Tuesday, December 31, 2013

What is significant about the knight’s lady love? Why does Quixote need to include her in his new reality?

Don Quixote has spent so much time reading courtly romances about knights and their ladies that it has addled the middle-aged man's mind, and, we are told, made him crazy. Whether or not he really is crazy becomes one of the open-ended questions the book never fully resolves, leaving us to draw our own conclusions.
Whatever the case, Quixote finds the everyday world too dull and lacking in opportunities for glory and valor. He therefore decides to "be the change he wants to see," to use a modern phrase, and refashions himself as a knight errant. A knight needs a lady to defend, impress, and honor, so Quixote finds one in the form of a sturdy, loud-voiced, strong, and "manly" peasant "lass" named Aldonza Lorenzo. In his imagination, Quixote decides a knight such as him can have no less than a princess as his lady, so a princess she becomes. He renames her Dulcinea, which means sweet. He decides she is a fragile lady with golden hair. Making fun of stereotypical descriptions of beautiful women, Cervantes has Quixote assign Dulcinea eyes like suns, eyebrows like rainbows, alabaster skin, pearl teeth, and coral lips—more like a plaster doll than a real person.

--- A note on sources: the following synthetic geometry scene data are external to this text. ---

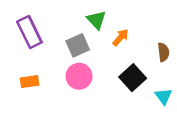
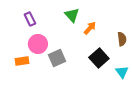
purple rectangle: (29, 32) -> (30, 19), moved, size x0.6
gray square: (78, 45) -> (57, 58), moved
pink circle: (79, 76) -> (38, 44), moved

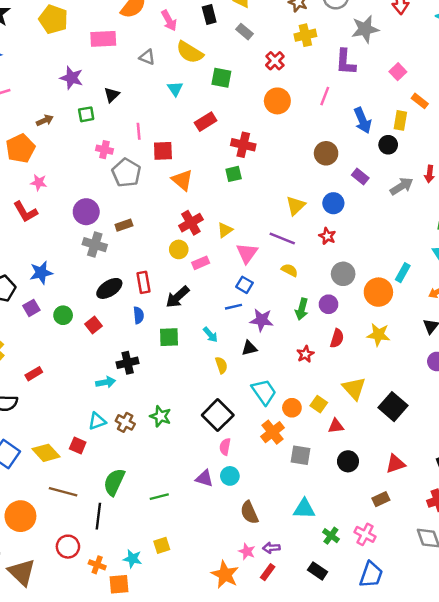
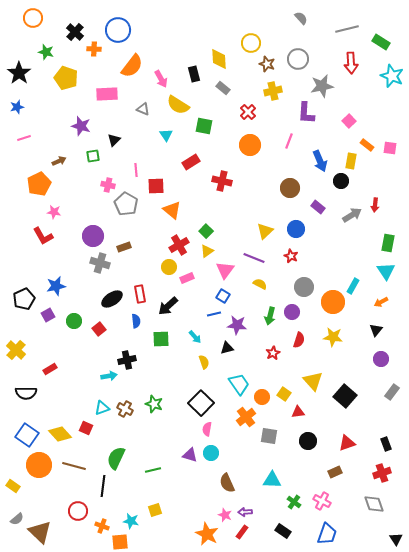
green square: (234, 174) -> (206, 231), moved, turned -32
orange circle: (20, 516) -> (39, 465), moved

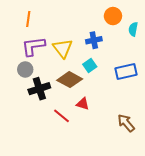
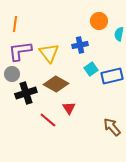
cyan square: (90, 65) -> (91, 69), moved
red triangle: (83, 104) -> (69, 108), turned 40

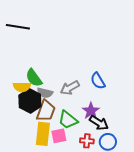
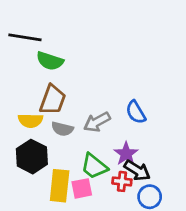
green semicircle: (34, 78) -> (50, 61), moved, turned -36
black hexagon: (30, 101) -> (32, 157), moved
brown trapezoid: (46, 111) -> (53, 100), moved
red cross: (87, 141) -> (122, 181), moved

Dulcinea, though Quixote identifies her with Aldonza, is a make-believe character. Since she is left behind as Quixote sallies forth on his adventures, he can imagine her as he wishes. Despite her fictive nature, she inspires Quixote to many feats of courage and daring-do. She shows the importance of having ideals to live for and the way a dream can motivate us to action.

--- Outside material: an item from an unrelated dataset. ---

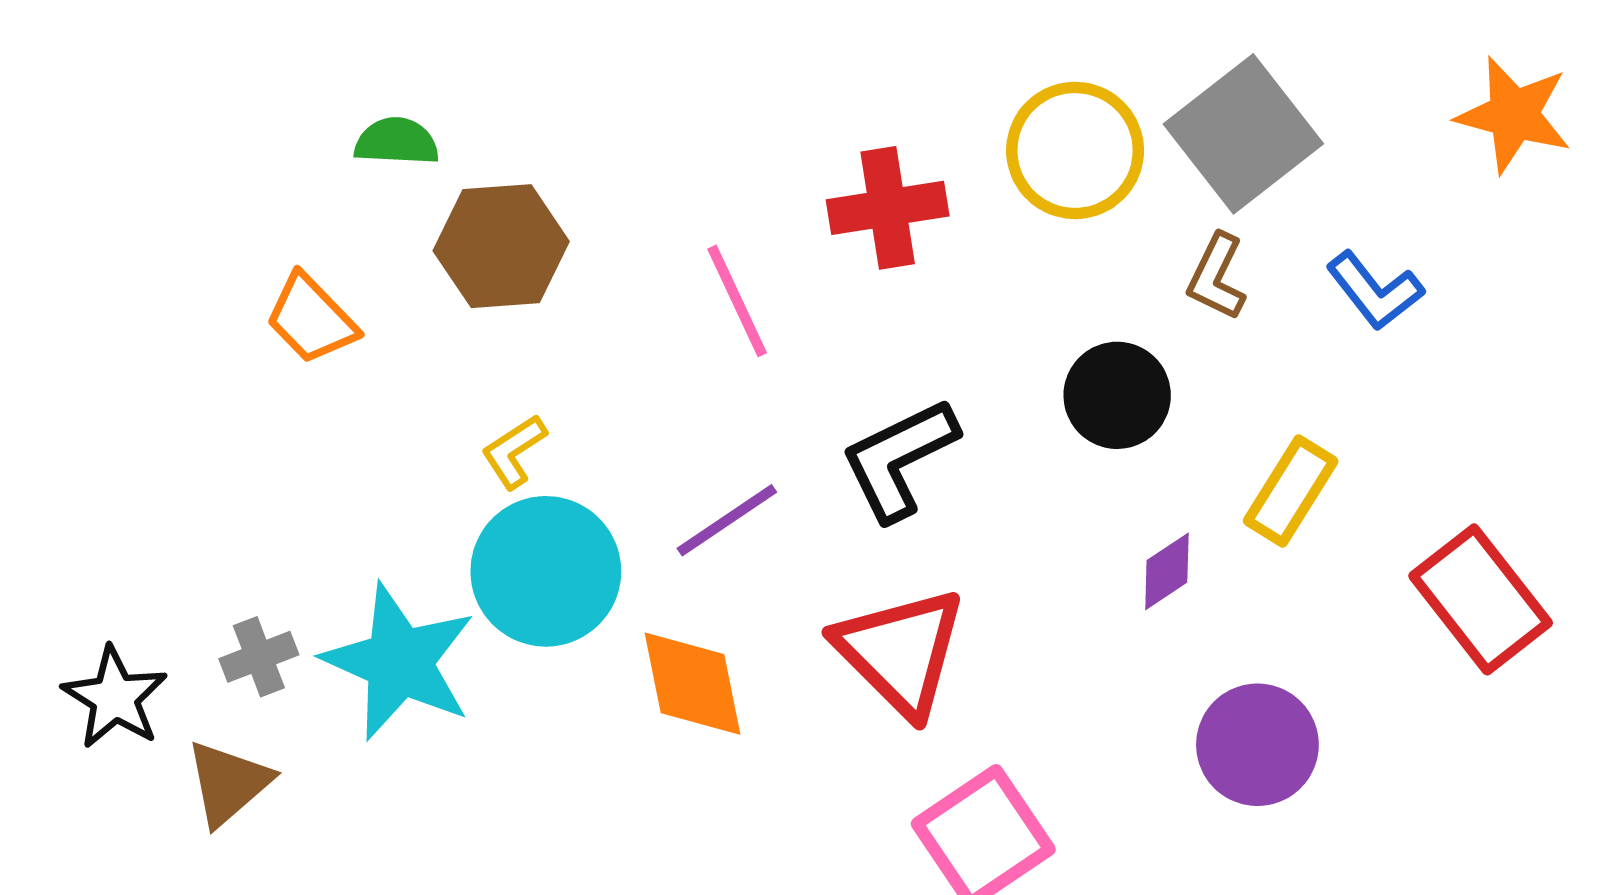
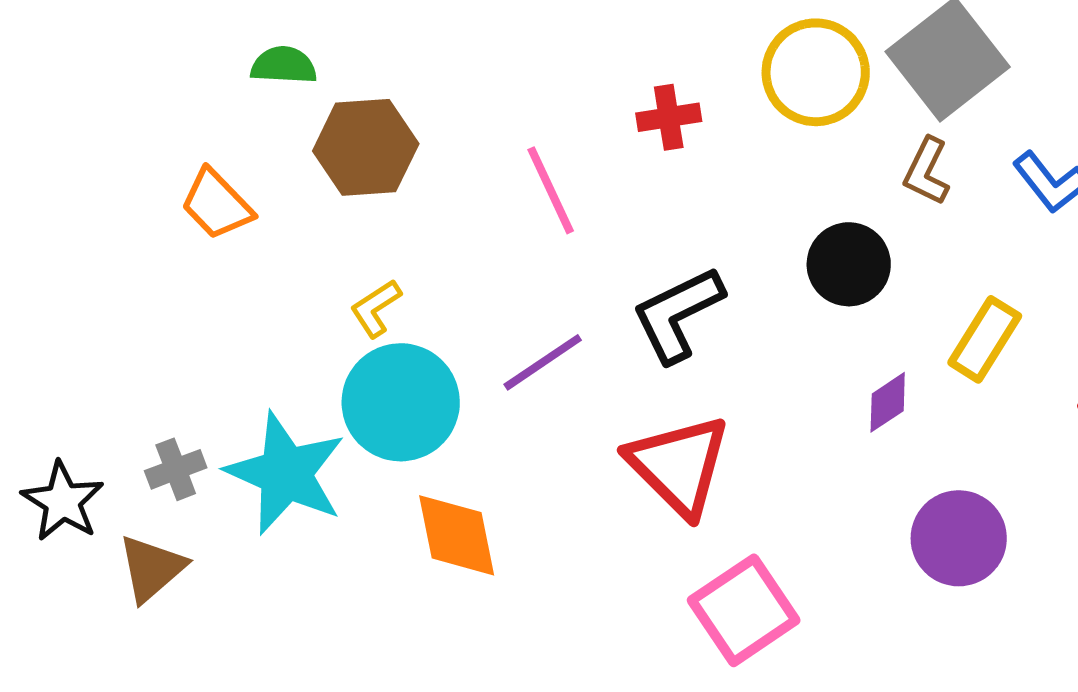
red cross: (888, 208) -> (669, 117), size x0.7
orange diamond: (692, 684) -> (457, 535), moved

As a part of Don Quixote's delusions that he is a knight-errant living a life straight out of one of his favorite books, he believes he must have a lady love motivating his actions and to whom he can dedicate his "heroic" deeds. Quixote fixates on a woman called (at least in Quixote's head) Dulcinea del Toboso. In reality, her name is Aldonza Lorenzo and, though Quixote describes her as "a princess" and a rare beauty, she is in fact just a local woman, of common birth, who is not even particularly aware of Don Quixote's existence.
So, in short, Don Quixote needs a "lady love" to fulfill the requirements of the genre to which he is trying to shape his life. What is significant about Dulcinea, the woman he chooses, is that she is not actually anything like the highborn, stunning, elegant woman Quixote builds her up to be in his own mind.